**PROMPT**
Please tally the lines in the data below that include the string "each", and reply with only the total.

**DATA PROVIDED**
[Start of section]

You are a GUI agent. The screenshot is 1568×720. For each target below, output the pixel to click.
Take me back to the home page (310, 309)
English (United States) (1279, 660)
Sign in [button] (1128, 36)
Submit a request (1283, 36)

[End of section]
[Start of section]

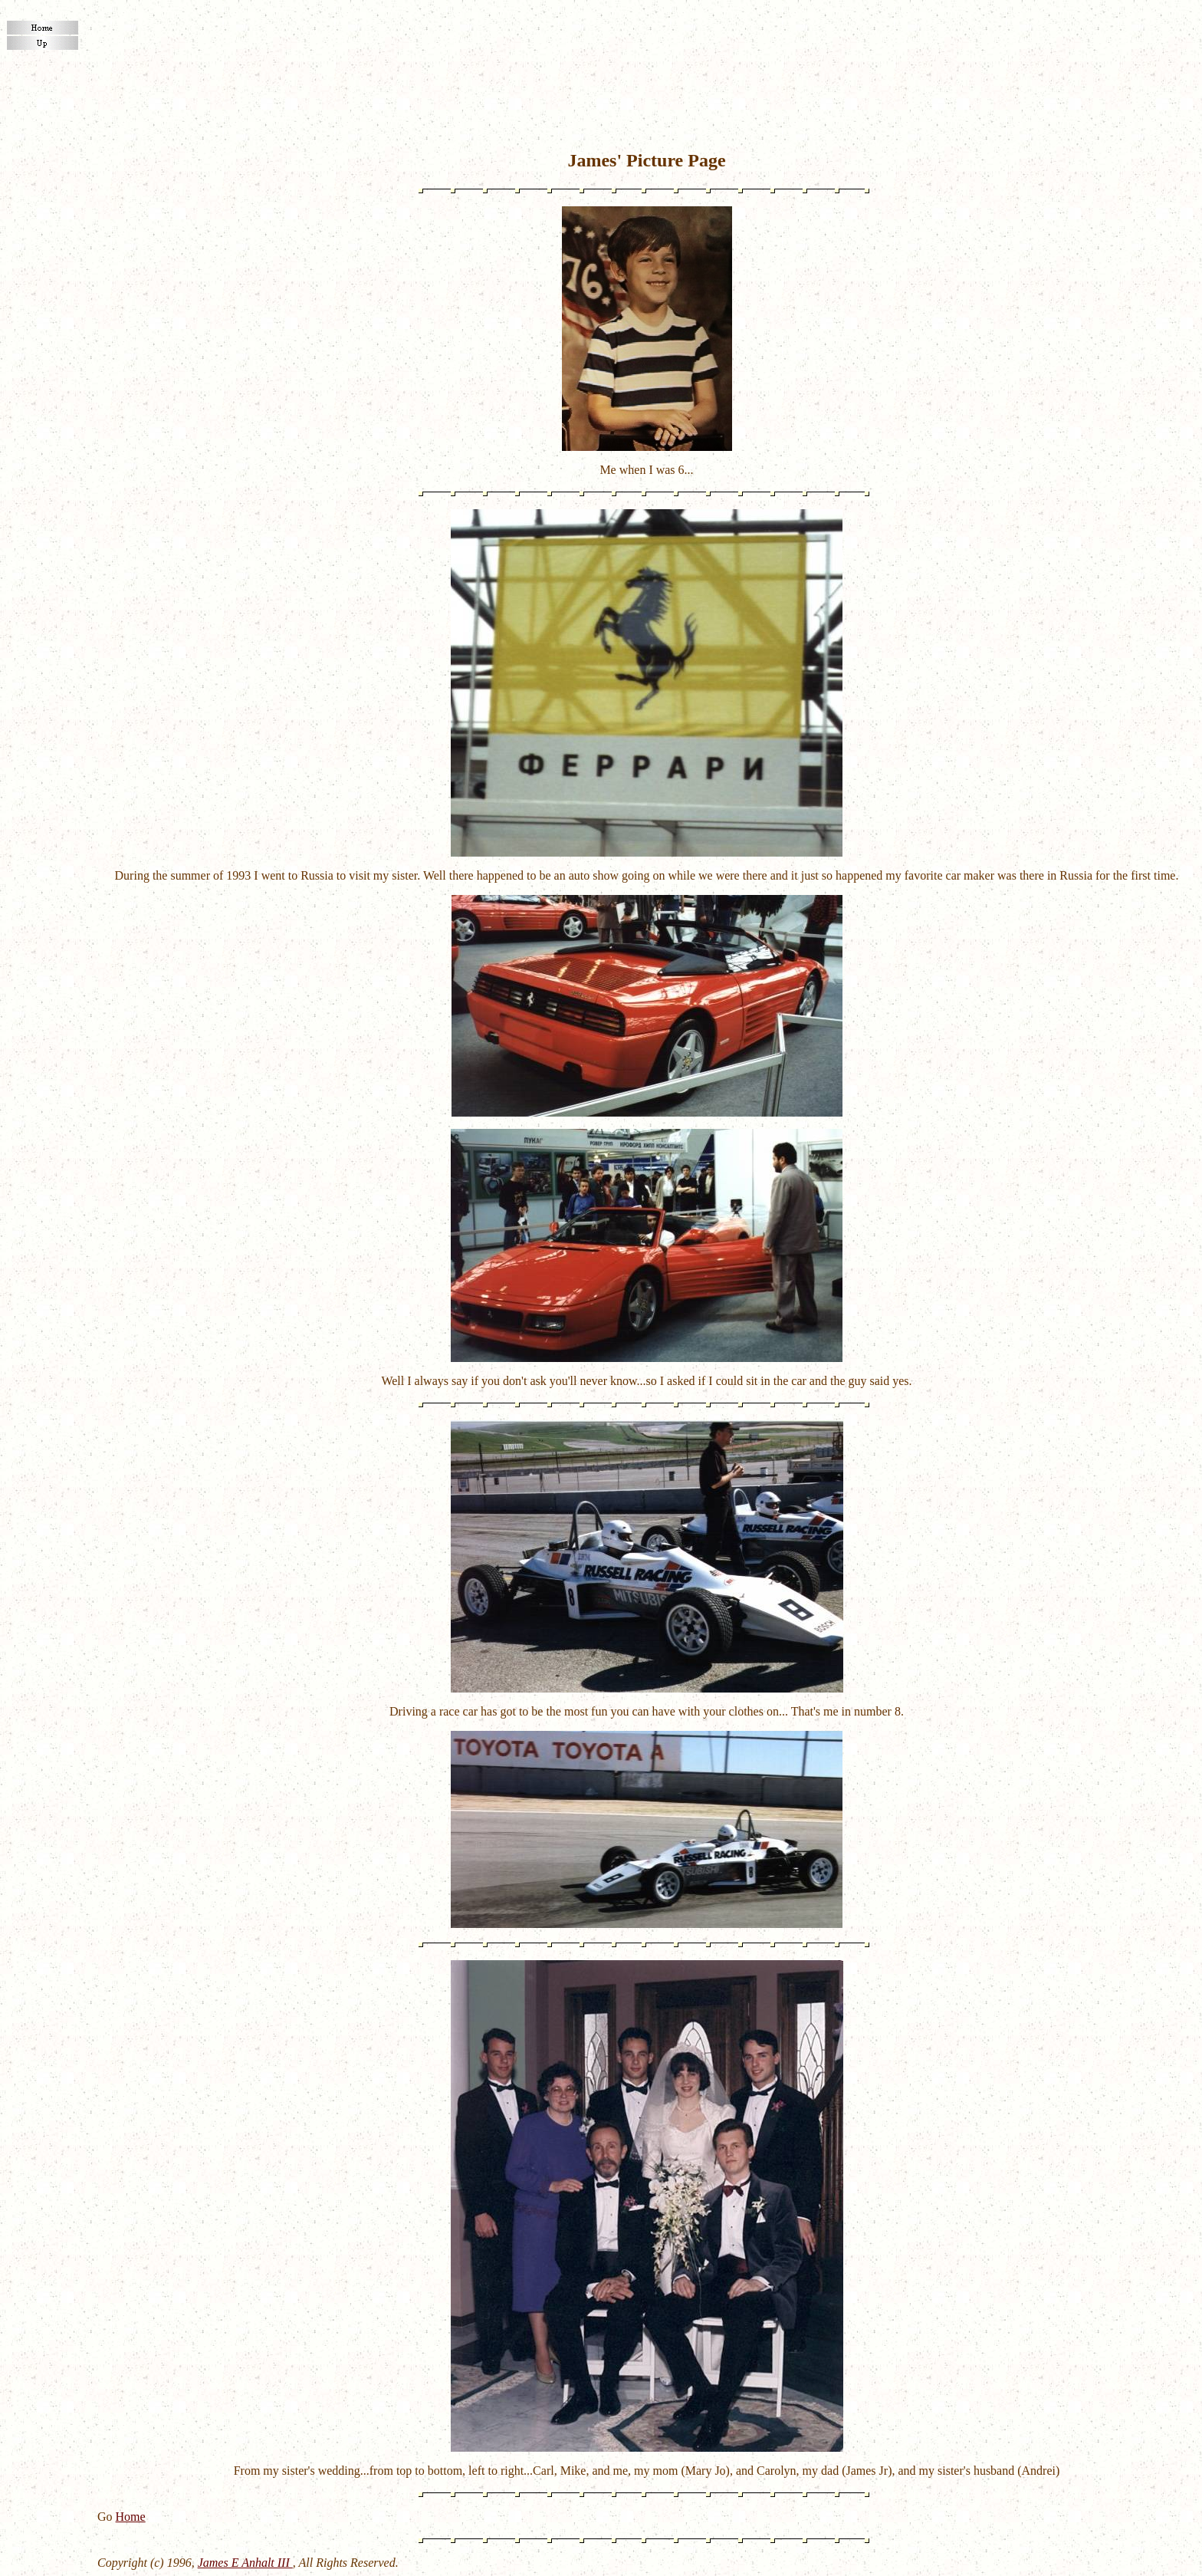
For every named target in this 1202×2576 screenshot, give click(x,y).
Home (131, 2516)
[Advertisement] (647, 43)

[End of section]
[Start of section]

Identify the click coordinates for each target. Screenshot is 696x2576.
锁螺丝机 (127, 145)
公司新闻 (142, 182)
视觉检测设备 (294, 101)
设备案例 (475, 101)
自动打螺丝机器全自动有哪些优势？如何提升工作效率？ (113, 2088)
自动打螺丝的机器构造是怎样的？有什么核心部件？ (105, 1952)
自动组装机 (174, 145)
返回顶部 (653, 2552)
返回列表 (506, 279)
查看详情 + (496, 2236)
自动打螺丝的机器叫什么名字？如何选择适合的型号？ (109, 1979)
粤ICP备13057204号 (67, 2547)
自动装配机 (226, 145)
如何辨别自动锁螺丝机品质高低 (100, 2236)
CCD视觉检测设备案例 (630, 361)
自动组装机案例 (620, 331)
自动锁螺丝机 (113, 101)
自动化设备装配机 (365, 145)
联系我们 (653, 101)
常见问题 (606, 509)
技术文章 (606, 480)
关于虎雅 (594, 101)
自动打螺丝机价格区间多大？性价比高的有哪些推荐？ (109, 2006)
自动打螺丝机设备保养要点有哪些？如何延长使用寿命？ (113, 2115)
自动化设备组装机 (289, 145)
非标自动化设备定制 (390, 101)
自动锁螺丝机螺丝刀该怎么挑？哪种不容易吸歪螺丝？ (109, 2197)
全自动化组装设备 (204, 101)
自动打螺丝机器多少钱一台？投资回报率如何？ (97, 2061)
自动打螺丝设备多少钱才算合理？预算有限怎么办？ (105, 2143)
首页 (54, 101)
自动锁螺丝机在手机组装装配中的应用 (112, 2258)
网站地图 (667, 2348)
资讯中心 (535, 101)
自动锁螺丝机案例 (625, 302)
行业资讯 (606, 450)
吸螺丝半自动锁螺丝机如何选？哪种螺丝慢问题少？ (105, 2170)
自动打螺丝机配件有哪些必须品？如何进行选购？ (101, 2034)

[End of section]

**EXERCISE OUTPUT**
2